Hilft es eigentlich zu wissen, dass man eingesperrt ist, obwohl man nichts Böses getan hat? Ich stelle mir vor, dass meine Auflehnung umso energischer wäre. Aber vielleicht gibt einem dieses Wissen auch Gelassenheit. Vielleicht sogar Überlegenheit. Die Bibel, dieses Buch, das so kostbar ist für dich, erzählt ja immer wieder von Menschen, die in solchen Lebenslagen aushalten mussten. Die, wie Paulus und Silas, sogar Loblieder gesungen haben in ihren Kerkern. Weil sie wussten: Wir sind nicht im Unrecht und schon darum nicht allein. Der Herr, der Gerechte und Barmherzige, der Gekreuzigte und Auferstandene, hält mit uns aus in dieser schweren Lage.

Bestimmt denkst du ganz besonders an ihn in diesen Tagen. Jesus. An seine kurze Haft im Kerker des Hohepriesters vor der Verurteilung zum Tod. Vielleicht betest du sogar mit ihm diesen alten jüdischen Sterbepsalm:

»Mein Gott, mein Gott, warum hast du mich verlassen? Ich schreie, aber meine Hilfe ist ferne. Mein Gott, des Tages rufe ich, doch antwortest du nicht, und des Nachts, doch finde ich keine Ruhe.«

Auch wenn alle anderen ausgesperrt bleiben – einer ist da. Der Ewige. Der in die Zeit und in den Staub dieser Welt Gekommene. Er hatte das erste Wort, er wird das letzte haben.

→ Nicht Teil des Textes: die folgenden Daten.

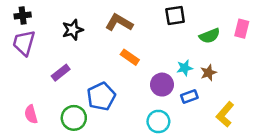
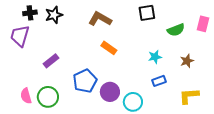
black cross: (23, 15) -> (30, 13), moved
black star: (73, 30) -> (54, 15), moved
brown star: (208, 73) -> (187, 61), moved
purple circle: (162, 85) -> (110, 92), moved
yellow L-shape: (225, 114) -> (189, 96), turned 45
green circle: (74, 118) -> (48, 97), moved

Derweil zwitschert draußen eine Singdrossel. Du hörst sie, ich höre sie auch. Aber erst jetzt. Weil ich, anders als du, so viel anderes höre, so viel anderes um die Ohren und in den Ohren habe. Eine Botin des Schöpfers ist sie, eine Botin des Lebens und der Freiheit. Manches hört und sieht und schmeckt man wohl nur in einem dramatisch reduzierten Leben.

Was braucht man eigentlich zum Leben? Ich sehe dich in deiner kargen Zelle. Ich sehe mich in meinem vollen Arbeitszimmer. In meinem Haus. In meiner Stadt. Ich sehe mein Leben. Angereichert mit unzählbaren Schätzen. Wenn ich sie zurücklassen müsste eines Tages? Doch, ja, das werde ich ja müssen. Weil es jeder von uns muss. Ob ich dann dasselbe sagen kann, was ich von Mutter Teresa gelesen habe, die nur vier Jahre nach dir zur Welt gekommen ist? »Wenn du nur noch Jesus hast, entdeckst du, dass du nur noch Jesus brauchst.«

Ja, ich mag der Ältere sein von uns beiden. Heute. Aber ich komme doch als Lehrling in deine Zelle. Als Auszubildender. Danke, dass du mich empfängst.

Herzlich

Dein Jürgen

Tegel, Ostersonntag, 25.IV.43

Liebe Eltern!

Heute ist endlich der 10. Tag wieder da, an dem ich Euch immer schreiben darf, und wie gern würde ich Euch wissen lassen, daß ich auch hier ein frohes Ostern feiere. Es ist das Befreiende von Karfreitag und Ostern, daß die Gedanken weit über das persönliche Geschick hinausgerissen werden zum letzten Sinn alles Lebens, Leidens und Geschehens überhaupt und daß man eine große Hoffnung faßt. Seit gestern ist es wunderbar still im Haus geworden. »Frohe Ostern« hörte man viele einander zurufen und neidlos gönnt man jedem, der hier schweren Dienst versieht, die Erfüllung dieses Wunsches. […]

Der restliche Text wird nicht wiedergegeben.